I am currently studying the book Elements of $\infty$-Cats and stumbled across the following Corollary (this is Corollary 4.1.3 on page 88 in the book):
I am a bit confused on how to get the induced fibered equivalence $\text{Hom}_A(fb,a) \simeq \text{Hom}_B(b,ua)$ is obtained from the fibered equivalence $(\star) \text{Hom}_A(f,A) \simeq \text{Hom}_B(B,u)$. In principle, I know it would be enough to see that the map $(\star)$ plus the comma category $\text{Hom}_A(fb,a)$ induce a cone for the diagram underlying the limit $\text{Hom}_B(b,ua)$ - yet I am struggling to see this somehow.

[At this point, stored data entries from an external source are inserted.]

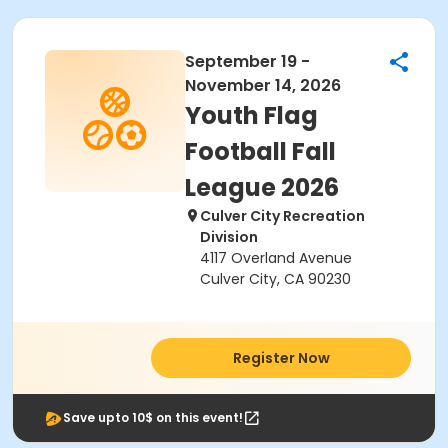
September 19 -
November 14, 2026
Youth Flag
Football Fall
League 2026
Culver City Recreation
Division
4117 Overland Avenue
Culver City, CA 90230
Register Now
Save upto 10$ on this event!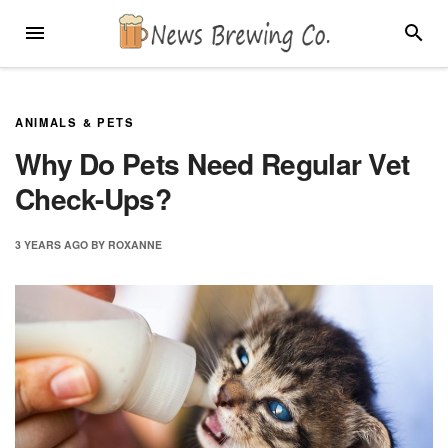
Skip
MENU
SEARC
to
content
ANIMALS & PETS
Why Do Pets Need Regular Vet
Check-Ups?
3 YEARS
AGO
BY
ROXANNE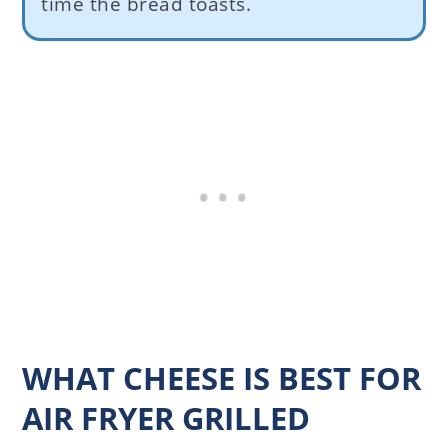
time the bread toasts.
WHAT CHEESE IS BEST FOR
AIR FRYER GRILLED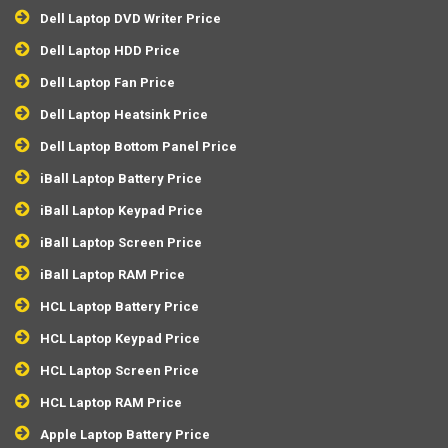
Dell Laptop DVD Writer Price
Dell Laptop HDD Price
Dell Laptop Fan Price
Dell Laptop Heatsink Price
Dell Laptop Bottom Panel Price
iBall Laptop Battery Price
iBall Laptop Keypad Price
iBall Laptop Screen Price
iBall Laptop RAM Price
HCL Laptop Battery Price
HCL Laptop Keypad Price
HCL Laptop Screen Price
HCL Laptop RAM Price
Apple Laptop Battery Price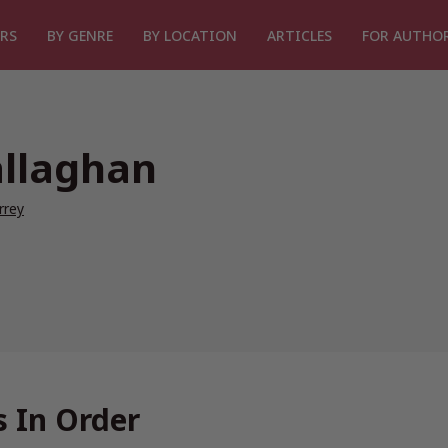
RS
BY GENRE
BY LOCATION
ARTICLES
FOR AUTHO
allaghan
rrey
 In Order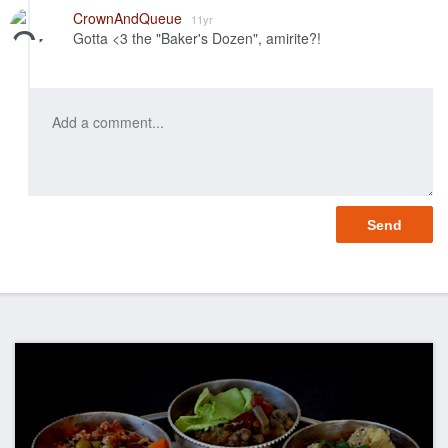
Like
CrownAndQueue
11yr
Gotta <3 the "Baker's Dozen", amirite?!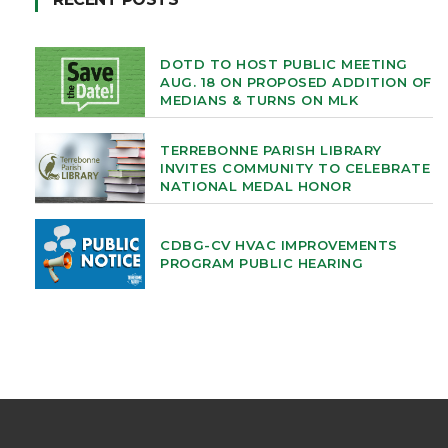
DOTD TO HOST PUBLIC MEETING
AUG. 18 ON PROPOSED ADDITION OF
MEDIANS & TURNS ON MLK
TERREBONNE PARISH LIBRARY
INVITES COMMUNITY TO CELEBRATE
NATIONAL MEDAL HONOR
CDBG-CV HVAC IMPROVEMENTS
PROGRAM PUBLIC HEARING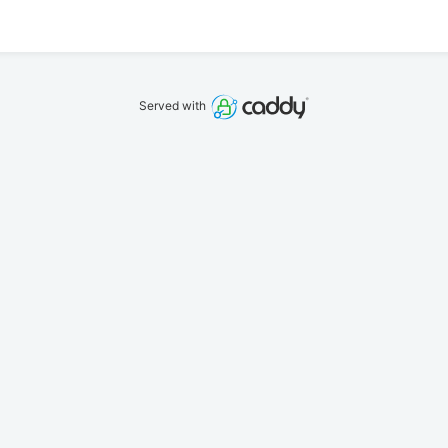
Served with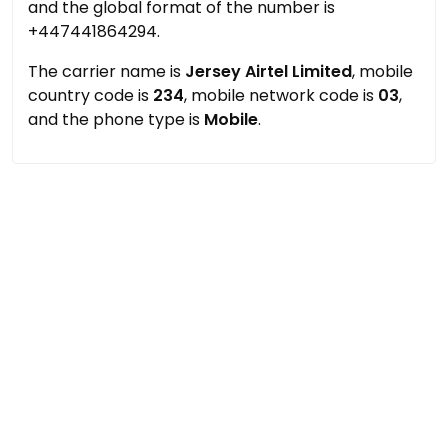
and the global format of the number is
+447441864294.
The carrier name is
Jersey Airtel Limited
, mobile
country code is
234
, mobile network code is
03
,
and the phone type is
Mobile
.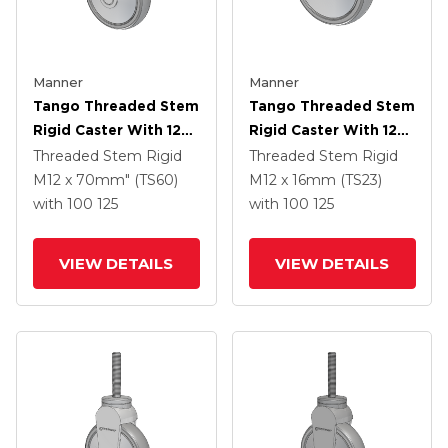
Manner
Manner
Tango Threaded Stem
Tango Threaded Stem
Rigid Caster With 125
Rigid Caster With 125
X 32 TPR (80a) Wheel
X 32 TPR (80a) Wheel
Threaded Stem Rigid
Threaded Stem Rigid
M12 x 70mm" (TS60)
M12 x 16mm (TS23)
with 100
125
with 100
125
VIEW DETAILS
VIEW DETAILS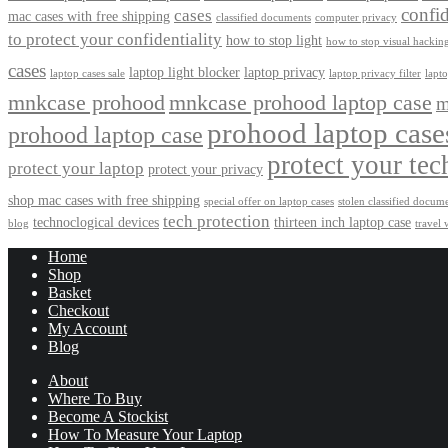
confid
cases
mac cases with free shipping
classified documents
computer privacy
to protect your confidentiality
how to stop light
how to stop visual hackin
cases
laptop light blocker
laptop privacy
laptop cases sale
laptop privacy filter
lapt
mnkcase prohood
mnkcase prohood laptop case
m
prohood laptop case
prohood laptop case
protect your tec
protect your laptop
protect your privacy
shop mac cases with free shipping
special offer on laptop cases
stolen classified docum
tech protection
technoclogical devices
thirteen inch laptop case
blog
travel 
Home
Shop
Basket
Checkout
My Account
Blog
About
Where To Buy
Become A Stockist
How To Measure Your Laptop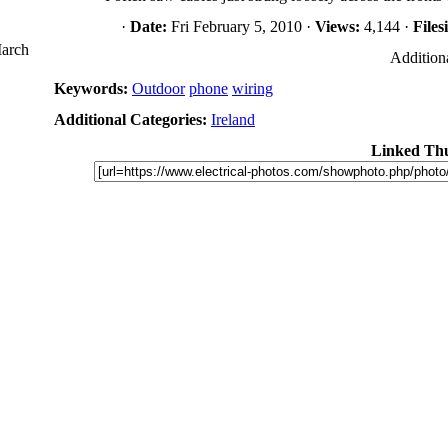
·
Date:
Fri February 5, 2010 ·
Views:
4,144 ·
Files
March
Additiona
Keywords:
Outdoor
phone
wiring
Additional Categories:
Ireland
Linked Th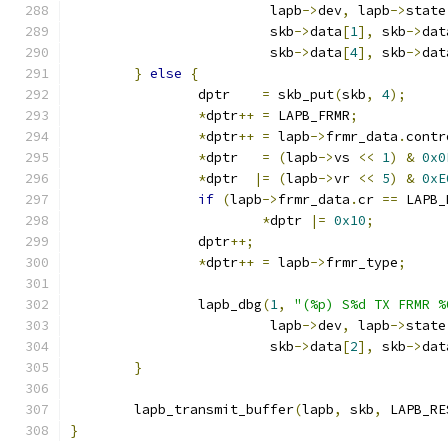
			 lapb
->
dev
,
 lapb
->
state
			 skb
->
data
[
1
],
 skb
->
dat
			 skb
->
data
[
4
],
 skb
->
dat
}
else
{
		dptr    
=
 skb_put
(
skb
,
4
);
*
dptr
++
=
 LAPB_FRMR
;
*
dptr
++
=
 lapb
->
frmr_data
.
contr
*
dptr   
=
(
lapb
->
vs 
<<
1
)
&
0x0
*
dptr  
|=
(
lapb
->
vr 
<<
5
)
&
0xE
if
(
lapb
->
frmr_data
.
cr 
==
 LAPB_
*
dptr 
|=
0x10
;
		dptr
++;
*
dptr
++
=
 lapb
->
frmr_type
;
		lapb_dbg
(
1
,
"(%p) S%d TX FRMR %
			 lapb
->
dev
,
 lapb
->
state
			 skb
->
data
[
2
],
 skb
->
dat
}
	lapb_transmit_buffer
(
lapb
,
 skb
,
 LAPB_RE
}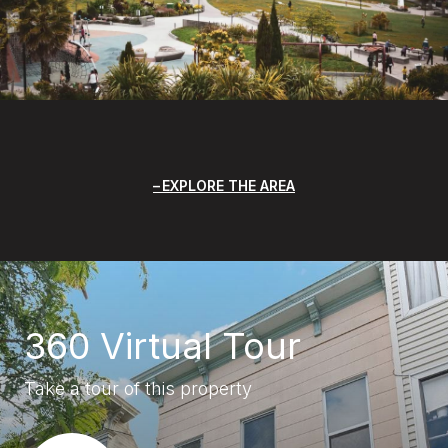
EXPLORE THE AREA
360 Virtual Tour
Take a tour of this property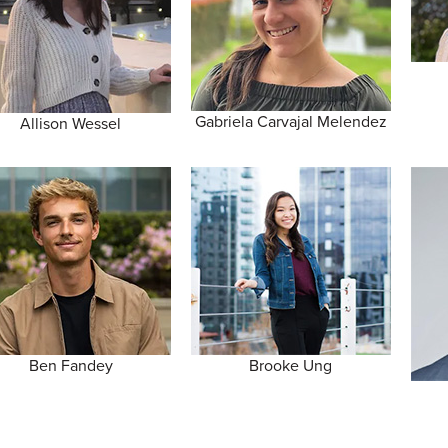
Gabriela Carvajal Melendez
Allison Wessel
Ben Fandey
Brooke Ung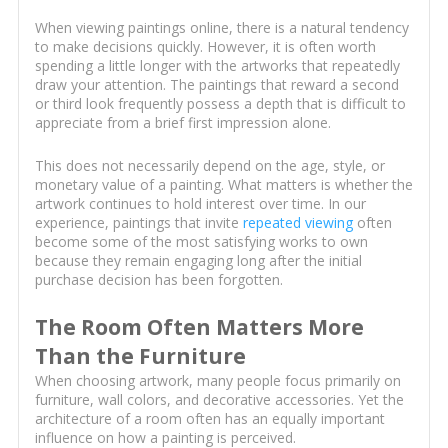
When viewing paintings online, there is a natural tendency
to make decisions quickly. However, it is often worth
spending a little longer with the artworks that repeatedly
draw your attention. The paintings that reward a second
or third look frequently possess a depth that is difficult to
appreciate from a brief first impression alone.
This does not necessarily depend on the age, style, or
monetary value of a painting. What matters is whether the
artwork continues to hold interest over time. In our
experience, paintings that invite
repeated viewing
often
become some of the most satisfying works to own
because they remain engaging long after the initial
purchase decision has been forgotten.
The Room Often Matters More
Than the Furniture
When choosing artwork, many people focus primarily on
furniture, wall colors, and decorative accessories. Yet the
architecture of a room often has an equally important
influence on how a painting is perceived.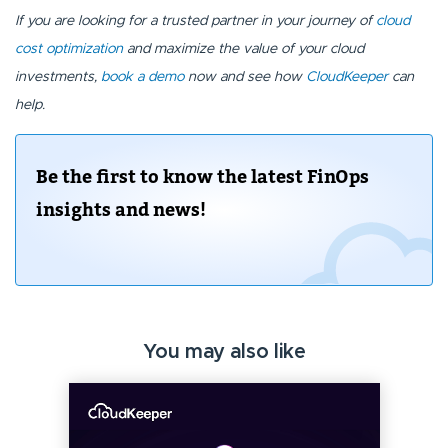
If you are looking for a trusted partner in your journey of
cloud
cost optimization
and maximize the value of your cloud
investments,
book a demo
now and see how
CloudKeeper
can
help.
Be the first to know the latest FinOps
insights and news!
You may also like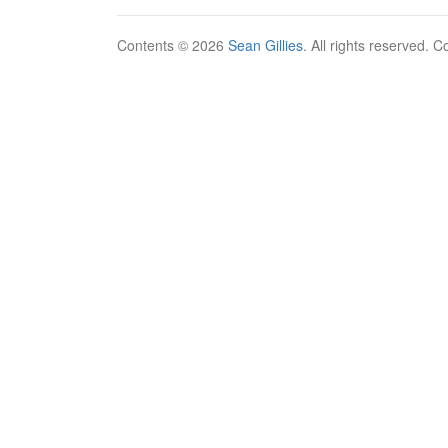
Contents © 2026
Sean Gillies
. All rights reserved. 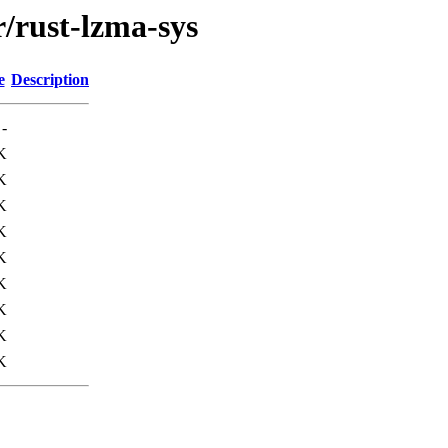
r/rust-lzma-sys
e
Description
-
K
K
K
K
K
K
K
K
K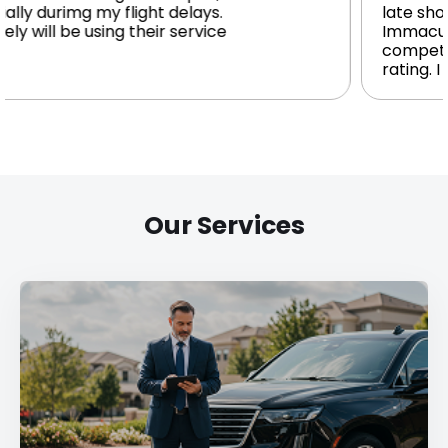
.
late show. Driver waited patiently.
e
Immaculate high-end Auto. Polite v
competent driver. I give it a five star
rating. I would recommend to all.
Our Services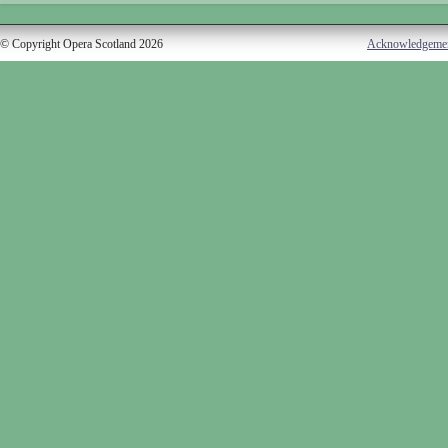
© Copyright Opera Scotland 2026
Acknowledgeme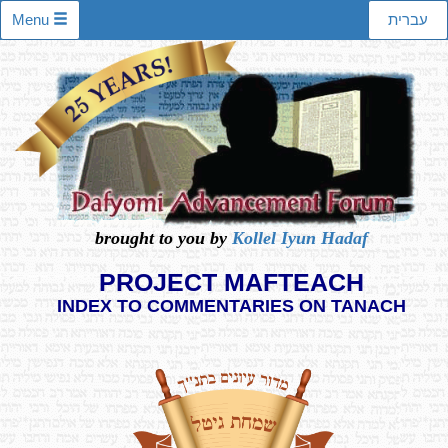
Menu
עברית
brought to you by
Kollel Iyun Hadaf
PROJECT MAFTEACH
INDEX TO COMMENTARIES ON TANACH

Note: The comma $\infty$-categories above are defined by
In the commutative diagram $$\require{AMScd}\begin{CD} \mathsf{Hom}_A(fb,a) @>>> \mathsf{Hom}_A(f,A)@>{\varphi}>> A^{\mathbf{2}}\\ @VVV @VV{(p_1,p_0)}V @VV{(p_1,p_0)}V\\ X\times Y @>{a\times b}>> A\times B @>{\mathrm{id}_A\times f}>> A\times A \end{CD}$$ both the right square and the outer rectangle are pullback squares, and hence the left square is also a pullback square. Likewise, the square $$\require{AMScd}\begin{CD} \mathsf{Hom}_B(b,ua) @>>> \mathsf{Hom}_B(B,u)\\ @VVV @VV{(p_1,p_0)}V\\ X\times Y @>{a\times b}>> A\times B \end{CD}$$ is a pullback square. But then the equivalence $\mathsf{Hom}_A(f,A)\simeq\mathsf{Hom}_B(B,u)$ over $A\times B$ can be pulled back to an equivalence $\mathsf{Hom}_A(fb,a)\simeq\mathsf{Hom}_B(b,ua)$ over $X\times Y$ (as we are pulling back along an isofibration). You could also phrase this as pullbacks along isofibrations being stable under replacing an object in the cospan by an equivalent object.